Compared with the poverty and brutalizing labor that engulfed Ellen and Vincent at the start of their life in the new world, how petty and self-indulgent are the grievances and discontents of the younger generation. The pity of it is that Gordon hasn't done more with the immigrant past. Though the eldest MacNamaras are the most completely realized characters in the book, their early years in America are not rendered with the fullness and the depth they deserve. Gordon shifts away too abruptly from the past, which is the riveting heart of her story, to the present, which is far less interesting.

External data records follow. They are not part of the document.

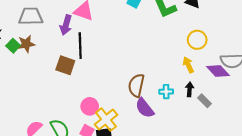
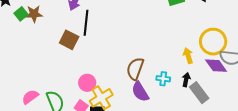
yellow circle: (197, 40) -> (213, 42), moved, size x1.4
gray rectangle: (205, 101) -> (199, 93), size x1.5

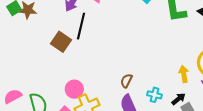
brown semicircle: (135, 69) -> (126, 81), size x0.6
black arrow: (186, 80) -> (178, 99), turned 32

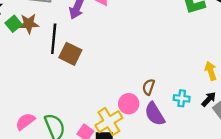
black line: (81, 26) -> (54, 39), moved
pink circle: (74, 89) -> (129, 104), moved

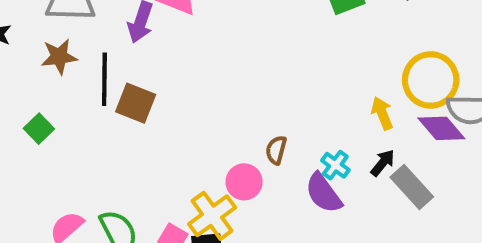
green square: (13, 24) -> (39, 129), moved
cyan cross: (182, 98) -> (335, 165), turned 35
purple semicircle: (155, 114) -> (323, 193), moved

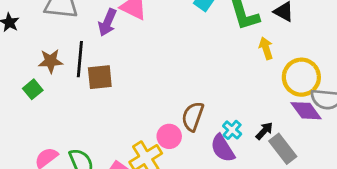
brown star: (59, 57) -> (51, 61), moved
brown square: (136, 103) -> (100, 77), turned -32
yellow arrow: (382, 113) -> (266, 48), moved
brown semicircle: (276, 150) -> (193, 116), size x1.5

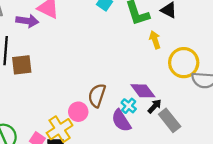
purple arrow: (107, 22) -> (27, 21), turned -105
purple diamond: (306, 111) -> (143, 91), moved

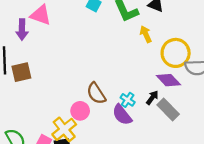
purple arrow: (27, 21) -> (22, 30), turned 90
purple diamond: (143, 91) -> (168, 80), moved
brown semicircle: (97, 95) -> (96, 93), turned -45

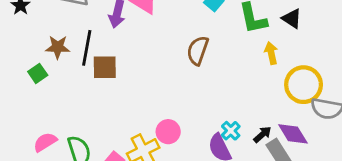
purple diamond: (168, 80) -> (293, 134), moved
brown semicircle: (96, 93) -> (198, 50), moved, turned 40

It may very well be that as a novelist Gordon has gone as far as she can with the Irish, and with the Catholic Church. Her feelings about Irishness and Ireland remain fixed in the tension between her two eldest protagonists: Ellen could feel only “anger at the Irish countryside, the harsh soil and the scrub growth, the gorse she hated,” while Vincent never lost his loving memory of the rolling green land, his delight in “the tilled field … the elm or the potato, tender when in leaf.” And, as we have seen, the Catholic world of present-day Queens has become exhausted as well.
In Gordon's literary imagination, Catholicism has lost the vital urgency it had in her earlier work. For most of the present-day generations in The Other Side, the Church has no significance, not even as something they long to escape from. In the lives of the younger MacNamaras, as in the lives of the young in other ethnic worlds, the defining influence of religion and the European past has become meaningless, and they are of a piece with the rest of their age. Now that her world no longer holds together, where will this remarkable writer turn next?